(Saved entries)
* * *

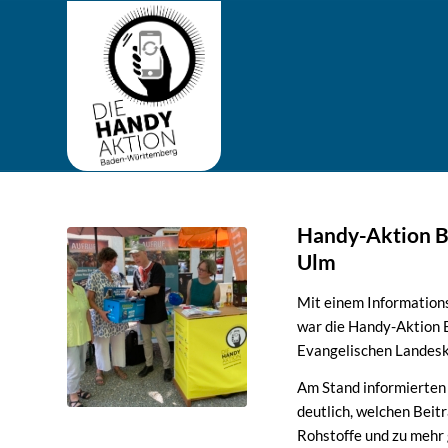
Handy-Aktion B
Ulm
Mit einem Information
war die Handy-Aktio
Evangelischen Landeski
Am Stand informierten
deutlich, welchen Beit
Rohstoffe und zu mehr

* * *

Repeat precisely the lines of the data starting at the one containing "war die Handy-Aktio", last line included.

war die Handy-Aktio
Evangelischen Landeski
Am Stand informierten
deutlich, welchen Beit
Rohstoffe und zu mehr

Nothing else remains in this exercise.